Credit: Ohio Department of Natural Resources.

After successful trials using drones to discover abandoned oil and gas wells, Ohio authorities are looking to expand their use and to speed up remediation at hundreds of sites across the state.

Ohio has roughly 1,000 sites on its orphan well inventory. There likely are “many more,” said Eric Vendel, chief of the Ohio Department of Natural Resources’ Division of Oil and Gas Resources Management. The hope is that drones equipped with magnetometers could help locate wells that are not yet on the state’s radar.

Orphan wells in Ohio are a subset of the larger group of abandoned oil and gas wells, where no legally responsible owner can be found. Until wells are identified, however, it is unclear whether they should be fixed by the state under its orphan well program.

Until now, there have not been good tools to systematically identify which of the quarter-million wells drilled in the state since the mid-19th century have been properly plugged or should be deemed orphan wells. In many cases, wells have come onto Ohio’s orphan well list only after people reported problems. In one case, for example, a well was found under the gym floor at a Lorain County grade school. Nor has any systematic on-the-ground survey been done to check whether recorded wells were properly plugged.

Magnetometers have been used to find wells and other geological anomalies for decades. The equipment looks for specific changes in the ground’s magnetic field that signal the presence of a vertical well casing. Walking sites with equipment is time-consuming, however, so it hasn’t been done in a systematic manner statewide.

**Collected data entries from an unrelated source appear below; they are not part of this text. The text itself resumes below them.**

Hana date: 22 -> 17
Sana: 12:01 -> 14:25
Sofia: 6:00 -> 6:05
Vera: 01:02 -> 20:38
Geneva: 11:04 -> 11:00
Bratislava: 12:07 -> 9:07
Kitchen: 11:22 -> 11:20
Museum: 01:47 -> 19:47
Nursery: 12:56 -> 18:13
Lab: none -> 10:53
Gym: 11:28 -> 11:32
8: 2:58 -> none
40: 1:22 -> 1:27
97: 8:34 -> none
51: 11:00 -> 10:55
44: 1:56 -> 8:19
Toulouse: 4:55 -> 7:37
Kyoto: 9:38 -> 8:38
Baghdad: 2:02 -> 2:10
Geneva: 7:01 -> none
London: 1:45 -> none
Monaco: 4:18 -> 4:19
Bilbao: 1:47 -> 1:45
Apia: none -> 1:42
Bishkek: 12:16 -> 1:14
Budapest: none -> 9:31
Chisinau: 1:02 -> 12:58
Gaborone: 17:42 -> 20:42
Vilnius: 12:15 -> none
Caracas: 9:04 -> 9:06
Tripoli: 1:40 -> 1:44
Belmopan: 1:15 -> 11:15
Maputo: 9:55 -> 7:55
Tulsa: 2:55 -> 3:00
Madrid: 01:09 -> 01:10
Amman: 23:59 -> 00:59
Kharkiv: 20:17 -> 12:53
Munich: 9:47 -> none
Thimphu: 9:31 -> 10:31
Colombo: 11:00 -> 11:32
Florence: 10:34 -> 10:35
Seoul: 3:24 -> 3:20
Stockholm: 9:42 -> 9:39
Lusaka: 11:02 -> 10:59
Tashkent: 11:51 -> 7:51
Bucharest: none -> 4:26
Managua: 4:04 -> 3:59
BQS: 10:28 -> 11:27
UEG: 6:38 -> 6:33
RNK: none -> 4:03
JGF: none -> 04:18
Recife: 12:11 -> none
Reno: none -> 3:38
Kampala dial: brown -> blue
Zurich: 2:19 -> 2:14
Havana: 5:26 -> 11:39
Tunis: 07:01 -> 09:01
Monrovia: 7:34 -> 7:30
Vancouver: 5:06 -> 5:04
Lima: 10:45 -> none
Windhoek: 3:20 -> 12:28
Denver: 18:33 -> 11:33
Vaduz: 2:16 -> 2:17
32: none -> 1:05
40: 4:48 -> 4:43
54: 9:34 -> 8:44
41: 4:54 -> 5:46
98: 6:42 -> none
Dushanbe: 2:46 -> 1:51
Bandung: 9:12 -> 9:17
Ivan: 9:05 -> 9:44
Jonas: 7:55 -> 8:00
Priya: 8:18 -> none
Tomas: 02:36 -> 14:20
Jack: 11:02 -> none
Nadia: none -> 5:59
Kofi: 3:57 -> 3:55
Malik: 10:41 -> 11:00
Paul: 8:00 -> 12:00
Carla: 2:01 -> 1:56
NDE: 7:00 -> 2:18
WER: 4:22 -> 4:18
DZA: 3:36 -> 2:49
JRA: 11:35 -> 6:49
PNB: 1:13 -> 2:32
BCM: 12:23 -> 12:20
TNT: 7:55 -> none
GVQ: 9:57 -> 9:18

The growing popularity of remotely piloted aerial vehicles, or drones, within the past 20 years has paved the way for surveys to be done efficiently over larger areas. The magnetometer itself looks like a yard-long white surfboard. It hangs from a remote-controlled drone with a wingspan of 4 to 5 ft.

“It’s a pretty big piece of equipment,” said Rob Lowe, a survey section manager at the Ohio Department of Natural Resources’ (ODNR) Division of Oil and Gas Resources Management. His section was formally established in 2016.

Work by a team from the National Energy Technology Laboratory, ODNR and others confirmed the technology’s viability at last June’s Unconventional Resource Technology Conference. The team’s report showed that the drones found known wells and some that hadn’t been reflected in official records.